Feverish eroticism underpins Jo’s confusion as she feels the first pinpricks of same-sex desire in this brutal landscape. For Starford, growing up in the 1990s, this was especially confronting. “I didn’t even know what being a gay woman could be when I was a teenager,” she says. “When I started to have those kinds of feelings during that year at school, I was very scared … I think that contributed to that complexity of feelings towards the other girls.”

These knotty relationships are fascinating to watch as they unfold in the dual timelines. Jo and Portia’s adult dynamic still has shades of their adolescent push and pull; the older and younger versions of each character are played by the same actors.

Two girls in school uniform crouch on the flood of a classroom looking at each other between the desks
‘There was a sense of catharsis watching the series’ … Portia (Markella Kavenagh) and Jo. Photograph: Jane Zhang

To achieve this depth of characterisation, the cast had one-on-one rehearsals in “specific character constellations”, and worked with an intimacy coordinator, Amy Cater, to tease out small physical details. “We really explored together: what defines this relationship and how does it change?” McKinnon says. “We went from the tiniest micro to the macro, exploring all the different relationships and the adult v teenage arc, and then put it all together like a big puzzle.”

Purposefully separating screen from real life was crucial in bringing Jo and Portia’s thorny relationship to life in a way that was emotionally safe for both actors. “Markella and I got on really well – we shared a trailer and that really helped us to stay connected in a way where there’s a definite boundary between who Portia is and who Markella is,” McKinnon says. “She was very clear about where the scene ended, and we would turn to each other to make sure we’re OK.”

As in any adaptation, changes have been made from page to screen.
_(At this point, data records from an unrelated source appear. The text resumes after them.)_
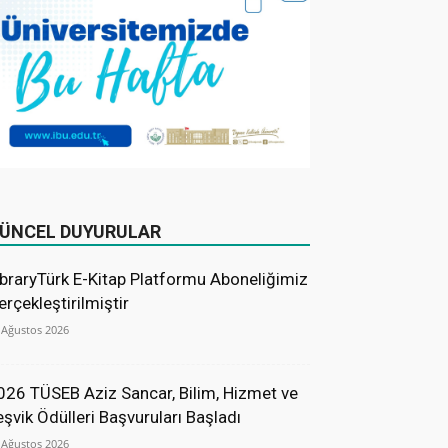
ÜNCEL DUYURULAR
ibraryTürk E-Kitap Platformu Aboneliğimiz
erçekleştirilmiştir
 Ağustos 2026
026 TÜSEB Aziz Sancar, Bilim, Hizmet ve
eşvik Ödülleri Başvuruları Başladı
 Ağustos 2026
The most significant was making Alice an Asian character, a decision that reveals the subtle racial undertones of bullying. “When you’re a person of colour in this country, everything that happens to you is related to your race, but I didn’t want to make it all about that in why Alice was picked on,” Chen says. “I was trying to walk a very fine line of emotional truth.”

After spending years working on such an emotionally intense project, the director has found that Bad Behaviour has burrowed deep into her psyche. “I’m actually really struggling to move on from the making of this show – I had to really go back in time and expose myself in so many ways, so it’s still quite raw,” she says. “Every time I finish watching the show, the ending devastates me – I’m still left in that spot with God knows how many Portias I’ve had in my life.”

But for Starford, the show’s release is allowing her, finally, to move on. “Because this has been a project that’s been going on for almost as long as the life of the book, there’s an element of them being intertwined – so there was a sense of catharsis watching the series,” she says. “To use a horrible metaphor, it is the closing of this chapter for me.”

  • Bad Behaviour starts on Stan on Friday.